Le Plateau de Californie situé au cœur du Chemin des Dames est, tout comme Verdun, un lieu emblématique de la Première Guerre mondiale en France. Ce plateau est la partie orientale du Chemin des Dames, dominant le village de Craonne. Son nom vient d'une « maison de plaisir » s'inspirant des saloons de l'Ouest américain et installé sur le plateau. Cet établissement s'appelait « La Californie ».

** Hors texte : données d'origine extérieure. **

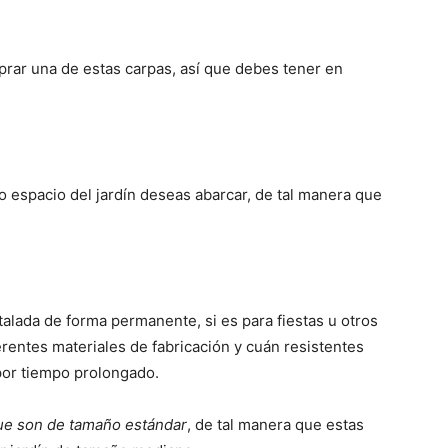
prar una de estas carpas, así que debes tener en
s
 espacio del jardín deseas abarcar, de tal manera que
talada de forma permanente, si es para fiestas u otros
erentes materiales de fabricación y cuán resistentes
por tiempo prolongado.
ue son de tamaño estándar
, de tal manera que estas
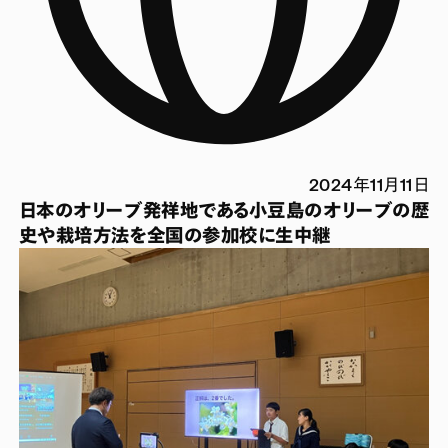
2024年11月11日
日本のオリーブ発祥地である小豆島のオリーブの歴
史や栽培方法を全国の参加校に生中継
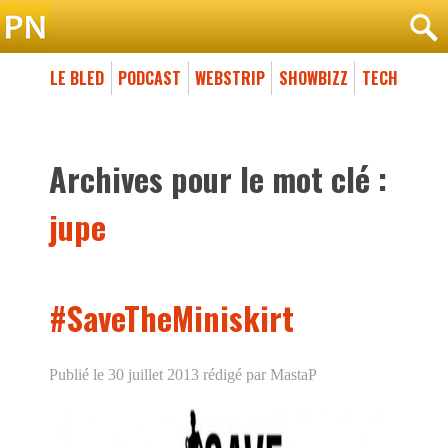
LE BLED
PODCAST
WEBSTRIP
SHOWBIZZ
TECH
Archives pour le mot clé :
jupe
#SaveTheMiniskirt
Publié le 30 juillet 2013
rédigé par MastaP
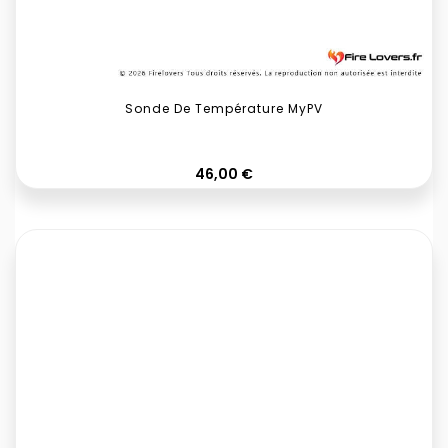
Sonde De Température MyPV
Prix
46,00 €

Véritable forteresse naturelle au cœur du dispositif défensif allemand, le plateau de Californie resta un objectif stratégique jusqu'en 1918 : le plateau était traversé par des tunnels débouchant sur des cavernes fortifiées (comme la Caverne du dragon). Mais alors que Verdun a été rapidement érigé en symbole national de la victoire, le plateau de Californie et le Chemin des Dames ont été longtemps associés à l'échec cuisant de l'offensive Nivelle d'avril 1917 et aux mutineries de Craonne qui ont suivi. Le nom de Craonne, située au coeur de la bataille du Chemin des Dames, a été popularisé par La Chanson de Craonne qui reste associée aux mutins de 1917 de la Première Guerre mondiale.

Après la guerre, le plateau fut classé en zone rouge : les cultures y sont interdites. On reboisa alors le plateau ; aujourd'hui encore, c'est une forêt domaniale exploitée par l'Office national des forêts.

En 1998, une sculpture monumentale de quatre mètres de haut a été érigée sur le plateau de Californie. Cette commande publique, réalisée par le sculpteur français Haïm Kern, célèbre le quatre-vingtième anniversaire de l’armistice de 1918. C'est Lionel Jospin, Premier ministre à l'époque, qui inaugura le monument le 5 novembre 1998. Dans son discours, Lionel Jospin a souhaité que les Soldats fusillés pour l'exemple, « épuisés par des attaques condamnées à l’avance, glissant dans une boue trempée de sang, plongés dans un désespoir sans fond », qui « refusèrent d’être des sacrifiés », victimes « d’une discipline dont la rigueur n’avait d’égale que la dureté des combats, réintègrent aujourd’hui, pleinement, notre mémoire collective nationale. »[1].